Brief:
Here is the task for the records below: repeat exactly the lines from the one with "opagácia slovenského výtvarného" to the one with "que enriquecen la experiencia del", both included, and nothing else.

──────── Supplied material

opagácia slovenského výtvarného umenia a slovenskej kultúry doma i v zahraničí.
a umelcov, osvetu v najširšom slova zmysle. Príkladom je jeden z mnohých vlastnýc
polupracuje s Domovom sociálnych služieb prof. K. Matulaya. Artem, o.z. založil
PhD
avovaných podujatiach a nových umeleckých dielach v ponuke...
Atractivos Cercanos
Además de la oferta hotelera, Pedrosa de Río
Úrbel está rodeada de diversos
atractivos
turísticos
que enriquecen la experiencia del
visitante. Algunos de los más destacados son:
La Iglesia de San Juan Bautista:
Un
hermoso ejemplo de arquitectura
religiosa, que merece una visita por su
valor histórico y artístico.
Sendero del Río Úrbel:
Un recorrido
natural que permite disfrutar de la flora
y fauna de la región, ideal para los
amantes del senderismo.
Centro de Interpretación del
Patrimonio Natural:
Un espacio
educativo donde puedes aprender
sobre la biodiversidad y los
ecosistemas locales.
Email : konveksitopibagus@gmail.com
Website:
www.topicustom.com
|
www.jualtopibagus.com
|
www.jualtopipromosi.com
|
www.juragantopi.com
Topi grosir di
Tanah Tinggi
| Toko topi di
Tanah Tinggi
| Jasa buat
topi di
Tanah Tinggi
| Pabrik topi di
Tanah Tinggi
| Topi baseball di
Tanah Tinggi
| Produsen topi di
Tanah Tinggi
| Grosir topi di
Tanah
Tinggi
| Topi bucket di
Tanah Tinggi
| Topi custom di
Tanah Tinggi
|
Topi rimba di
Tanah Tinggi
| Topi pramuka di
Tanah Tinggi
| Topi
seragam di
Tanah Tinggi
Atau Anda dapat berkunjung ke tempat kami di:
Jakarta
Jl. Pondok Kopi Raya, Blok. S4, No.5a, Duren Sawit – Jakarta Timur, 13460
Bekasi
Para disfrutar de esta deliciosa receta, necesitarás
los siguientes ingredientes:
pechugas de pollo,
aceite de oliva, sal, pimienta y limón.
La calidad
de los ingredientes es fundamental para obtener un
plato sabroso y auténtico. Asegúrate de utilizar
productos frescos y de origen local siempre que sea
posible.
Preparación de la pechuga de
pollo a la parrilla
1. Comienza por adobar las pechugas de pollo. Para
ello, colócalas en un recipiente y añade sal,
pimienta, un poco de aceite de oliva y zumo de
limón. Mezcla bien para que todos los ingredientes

────────────────
──────── Supplied material

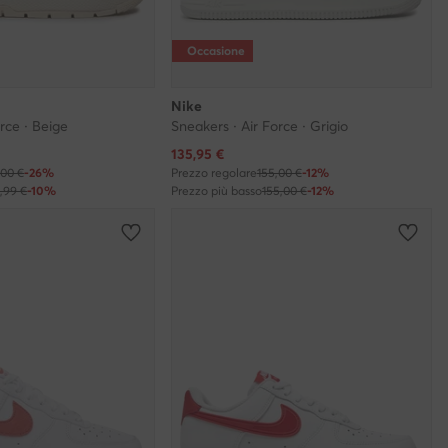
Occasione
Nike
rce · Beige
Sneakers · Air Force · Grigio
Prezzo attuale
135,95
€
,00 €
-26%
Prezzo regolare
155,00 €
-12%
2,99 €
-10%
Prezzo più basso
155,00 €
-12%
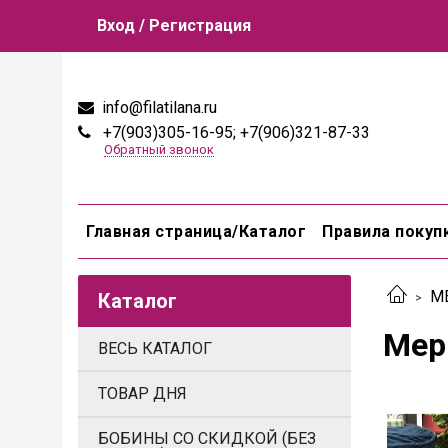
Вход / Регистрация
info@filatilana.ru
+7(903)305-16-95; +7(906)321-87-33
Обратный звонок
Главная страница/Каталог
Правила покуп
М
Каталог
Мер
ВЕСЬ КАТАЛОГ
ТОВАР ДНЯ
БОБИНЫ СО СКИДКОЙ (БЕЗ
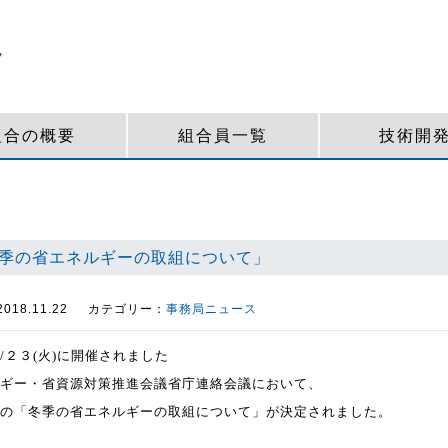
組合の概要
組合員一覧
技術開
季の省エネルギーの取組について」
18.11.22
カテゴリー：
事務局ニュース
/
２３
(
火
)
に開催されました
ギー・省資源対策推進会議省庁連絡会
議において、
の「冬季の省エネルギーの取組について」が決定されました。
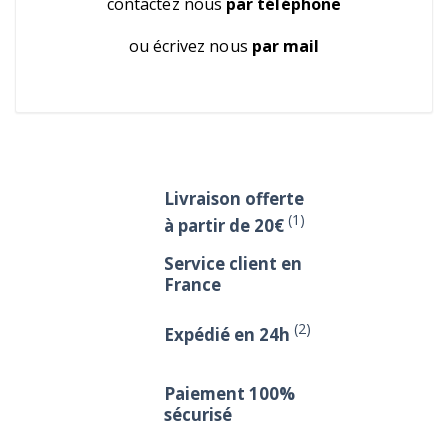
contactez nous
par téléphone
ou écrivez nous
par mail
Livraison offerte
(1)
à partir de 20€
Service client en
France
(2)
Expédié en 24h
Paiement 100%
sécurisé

────────────────
──────── Supplied material

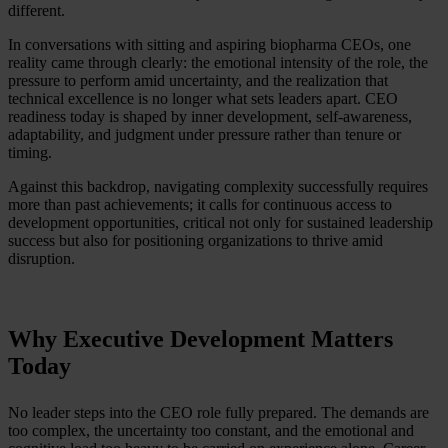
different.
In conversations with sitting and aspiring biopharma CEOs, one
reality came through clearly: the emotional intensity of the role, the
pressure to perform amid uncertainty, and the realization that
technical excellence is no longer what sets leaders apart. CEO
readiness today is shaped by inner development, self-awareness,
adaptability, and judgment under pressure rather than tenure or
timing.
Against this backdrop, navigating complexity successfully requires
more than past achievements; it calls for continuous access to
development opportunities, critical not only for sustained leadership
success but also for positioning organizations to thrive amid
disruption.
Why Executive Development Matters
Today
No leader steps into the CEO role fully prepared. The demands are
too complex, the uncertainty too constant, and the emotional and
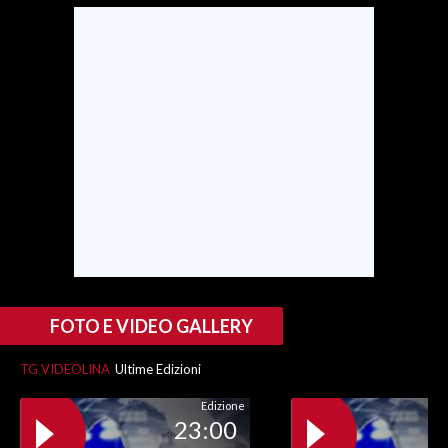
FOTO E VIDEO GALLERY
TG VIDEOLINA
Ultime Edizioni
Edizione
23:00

────────────────

The answer:
opagácia slovenského výtvarného umenia a slovenskej kultúry doma i v zahraničí.
a umelcov, osvetu v najširšom slova zmysle. Príkladom je jeden z mnohých vlastnýc
polupracuje s Domovom sociálnych služieb prof. K. Matulaya. Artem, o.z. založil
PhD
avovaných podujatiach a nových umeleckých dielach v ponuke...
Atractivos Cercanos
Además de la oferta hotelera, Pedrosa de Río
Úrbel está rodeada de diversos
atractivos
turísticos
que enriquecen la experiencia del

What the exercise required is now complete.